The required lines are those that contain "Motorola"; pull them out of the data and copy them.

| Recorded information |
______

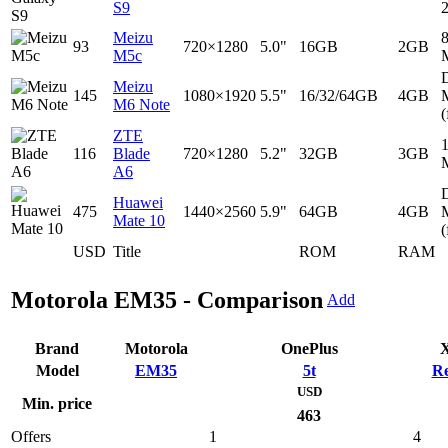
S9
Meizu
93
720×1280
5.0"
16GB
2GB
M5c
D
Meizu
145
1080×1920
5.5"
16/32/64GB
4GB
M6 Note
(
ZTE
116
Blade
720×1280
5.2"
32GB
3GB
A6
D
Huawei
475
1440×2560
5.9"
64GB
4GB
Mate 10
(
USD
Title
ROM
RAM
Motorola EM35 - Comparison
Add
Brand
Motorola
OnePlus
X
Model
EM35
5t
Re
USD
Min. price
463
Offers
1
4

______

| Answer to this exercise |
Motorola EM35 - Comparison
Motorola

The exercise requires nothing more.